§ Material supplied
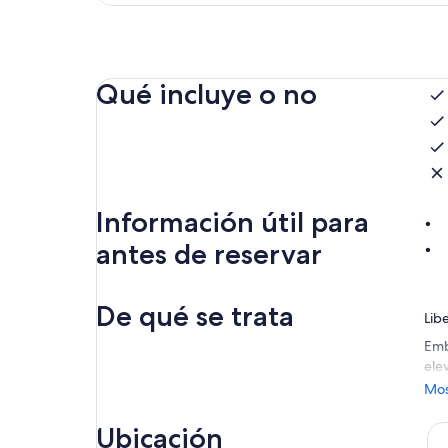
Qué incluye o no
Información útil para
antes de reservar
De qué se trata
Lib
Emb
ele
cont
Mos
En 
Ubicación
adr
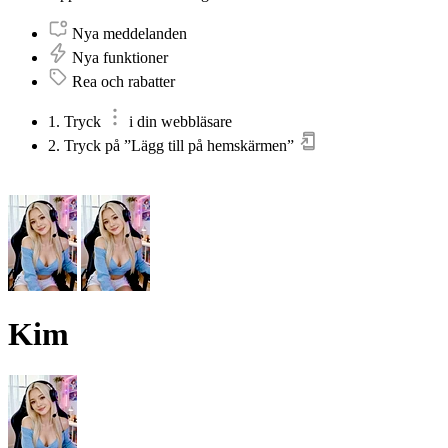
Nya meddelanden
Nya funktioner
Rea och rabatter
1. Tryck
i din webbläsare
2. Tryck på ”Lägg till på hemskärmen”
Kim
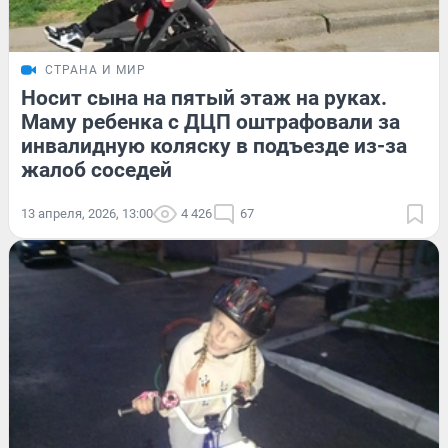
СТРАНА И МИР
Носит сына на пятый этаж на руках.
Маму ребенка с ДЦП оштрафовали за
инвалидную коляску в подъезде из-за
жалоб соседей
13 апреля, 2026, 13:00
4 426
67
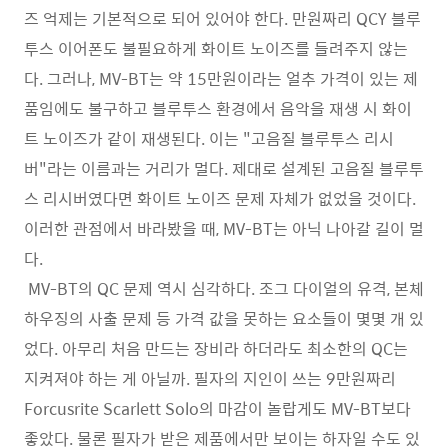
즈 억제는 기본적으로 되어 있어야 한다. 만원짜리 QCY 블루
투스 이어폰도 불필요하게 화이트 노이즈를 들려주지 않는
다. 그러나, MV-BT는 약 15만원이라는 얼추 가격이 있는 제
품임에도 불구하고 블루투스 환경에서 음악을 재생 시 화이
트 노이즈가 같이 재생된다. 이는 "고음질 블루투스 리시
버"라는 이름과는 거리가 멀다. 제대로 설계된 고음질 블루투
스 리시버였다면 화이트 노이즈 문제 자체가 없었을 것이다.
이러한 관점에서 바라봤을 때, MV-BT는 아닉 나아갈 길이 멀
다.
MV-BT의 QC 문제 역시 심각하다. 조그 다이얼의 유격, 본체
하우징의 사출 문제 등 가격 값을 못하는 요소들이 몇몇 개 있
었다. 아무리 처음 만드는 장비라 하더라도 최소한의 QC는
지켜져야 하는 게 아닐까. 필자의 지인이 쓰는 9만원짜리
Forcusrite Scarlett Solo의 마감이 놀랍게도 MV-BT보다
좋았다. 물론 필자가 받은 제품에서만 보이는 하자일 수도 있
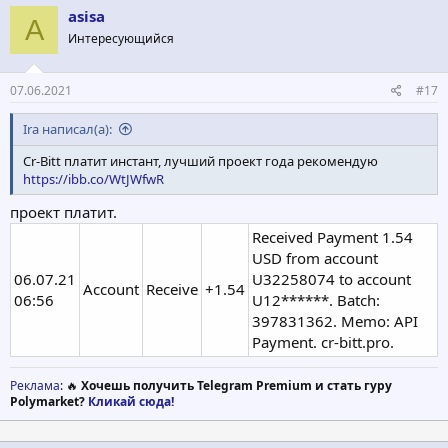
asisa
A
Интересующийся
07.06.2021
#17
Ira написал(а):
Cr-Bitt платит инстант, лучший проект года рекомендую
https://ibb.co/WtJWfwR
проект платит.
Received Payment 1.54
USD from account
06.07.21
U32258074 to account
Account
Receive
+1.54
06:56
U12******. Batch:
397831362. Memo: API
Payment. cr-bitt.pro.
Реклама
: 🔥
Хочешь получить Telegram Premium и стать гуру
Polymarket?
Кликай сюда!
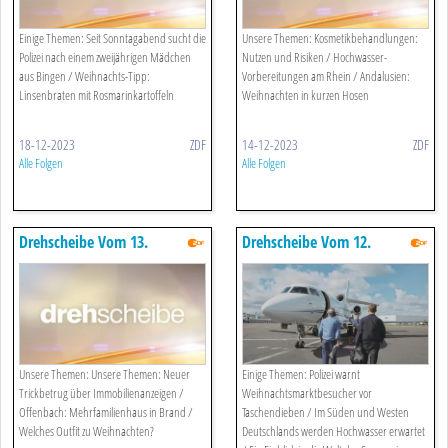
Einige Themen: Seit Sonntagabend sucht die
Unsere Themen: Kosmetikbehandlungen:
Polizei nach einem zweijährigen Mädchen
Nutzen und Risiken / Hochwasser-
aus Bingen / Weihnachts-Tipp:
Vorbereitungen am Rhein / Andalusien:
Linsenbraten mit Rosmarinkartoffeln
Weihnachten in kurzen Hosen
18-12-2023
ZDF
14-12-2023
ZDF
Alle Folgen
Alle Folgen
Drehscheibe Vom 13.
Drehscheibe Vom 12.
Dezember 2023
Dezember 2023
Unsere Themen: Unsere Themen: Neuer
Einige Themen: Polizei warnt
Trickbetrug über Immobilienanzeigen /
Weihnachtsmarktbesucher vor
Offenbach: Mehrfamilienhaus in Brand /
Taschendieben / Im Süden und Westen
Welches Outfit zu Weihnachten?
Deutschlands werden Hochwasser erwartet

§ What the exercise asks
Line count for the string "Weihnachten": state how many lines in the data contain it, and output nothing else.

§ Answer section
2